> _REQUIRED WORK_
Read the records beneath this task and copy every line that contains the string "como".

> _Data records_
....

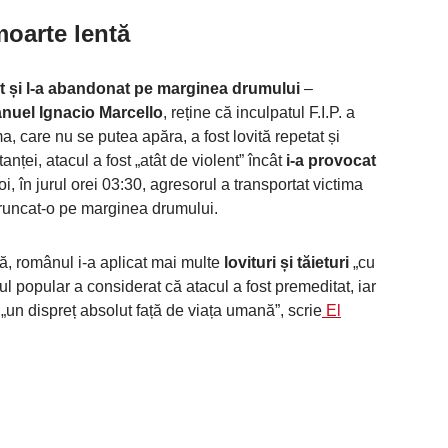
moarte lentă
 și l-a abandonat pe marginea drumului
–
nuel Ignacio Marcello
, reține că inculpatul F.I.P. a
a, care nu se putea apăra, a fost lovită repetat și
anței, atacul a fost „atât de violent” încât
i-a provocat
oi, în jurul orei 03:30, agresorul a transportat victima
runcat-o pe marginea drumului.
ă, românul i-a aplicat mai multe
lovituri și tăieturi
„cu
iul popular a considerat că atacul a fost premeditat, iar
n dispreț absolut față de viața umană”, scrie
El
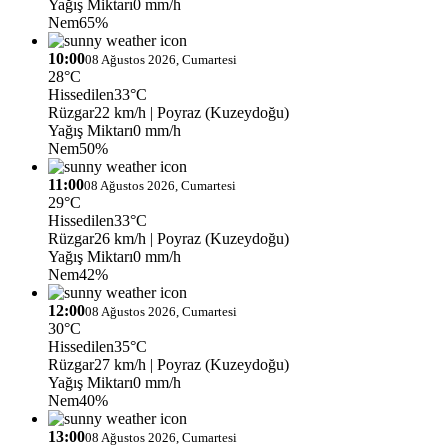
Yağış Miktarı
0 mm/h
Nem
65%
10:00
08 Ağustos 2026, Cumartesi
28°C
Hissedilen
33°C
Rüzgar
22 km/h
| Poyraz (Kuzeydoğu)
Yağış Miktarı
0 mm/h
Nem
50%
11:00
08 Ağustos 2026, Cumartesi
29°C
Hissedilen
33°C
Rüzgar
26 km/h
| Poyraz (Kuzeydoğu)
Yağış Miktarı
0 mm/h
Nem
42%
12:00
08 Ağustos 2026, Cumartesi
30°C
Hissedilen
35°C
Rüzgar
27 km/h
| Poyraz (Kuzeydoğu)
Yağış Miktarı
0 mm/h
Nem
40%
13:00
08 Ağustos 2026, Cumartesi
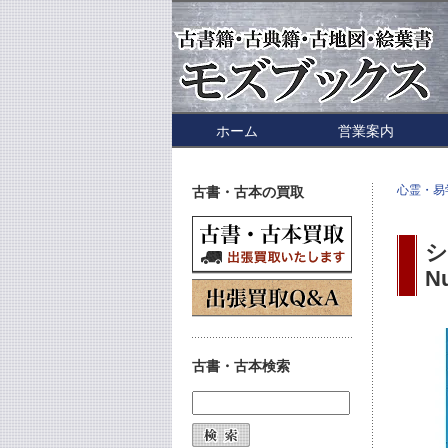
ホーム
営業案内
心霊・易
古書・古本の買取
シ
N
古書・古本検索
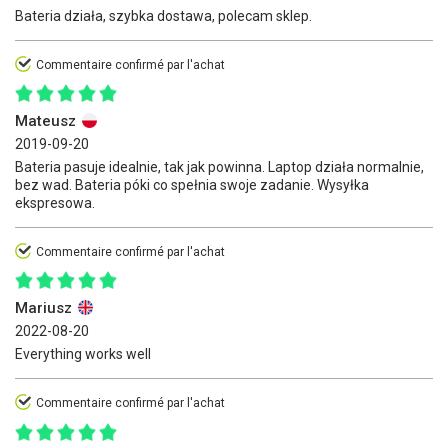
Bateria działa, szybka dostawa, polecam sklep.
Commentaire confirmé par l'achat
Mateusz
2019-09-20
Bateria pasuje idealnie, tak jak powinna. Laptop działa normalnie,
bez wad. Bateria póki co spełnia swoje zadanie. Wysyłka
ekspresowa.
Commentaire confirmé par l'achat
Mariusz
2022-08-20
Everything works well
Commentaire confirmé par l'achat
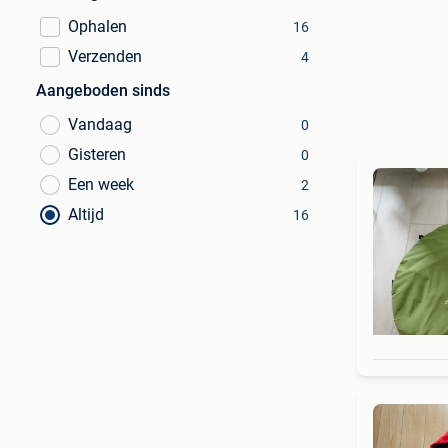
Ophalen
16
Verzenden
4
Aangeboden sinds
Vandaag
0
Gisteren
0
Een week
2
Altijd
16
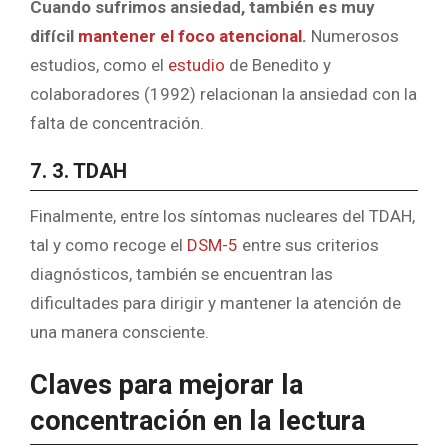
Cuando sufrimos ansiedad, también es muy
difícil
mantener el foco atencional
.
Numerosos
estudios, como el
estudio
de Benedito y
colaboradores (1992) relacionan la ansiedad con la
falta de concentración.
7. 3. TDAH
Finalmente, entre los síntomas nucleares del TDAH,
tal y como recoge el
DSM-5
entre sus criterios
diagnósticos, también se encuentran las
dificultades para dirigir y mantener la atención de
una manera consciente.
Claves para mejorar la
concentración en la lectura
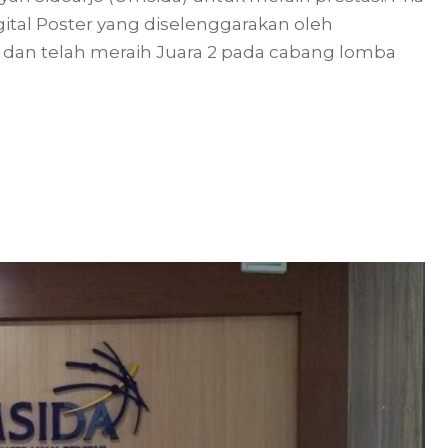
ital Poster yang diselenggarakan oleh
a dan telah meraih Juara 2 pada cabang lomba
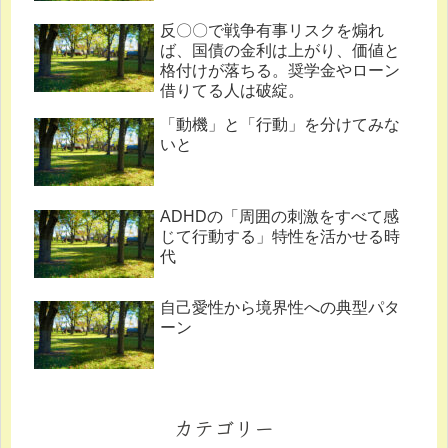
反〇〇で戦争有事リスクを煽れ
ば、国債の金利は上がり、価値と
格付けが落ちる。奨学金やローン
借りてる人は破綻。
「動機」と「行動」を分けてみな
いと
ADHDの「周囲の刺激をすべて感
じて行動する」特性を活かせる時
代
自己愛性から境界性への典型パタ
ーン
カテゴリー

....

> _RESPONSE_
estudios, como el
tal y como recoge el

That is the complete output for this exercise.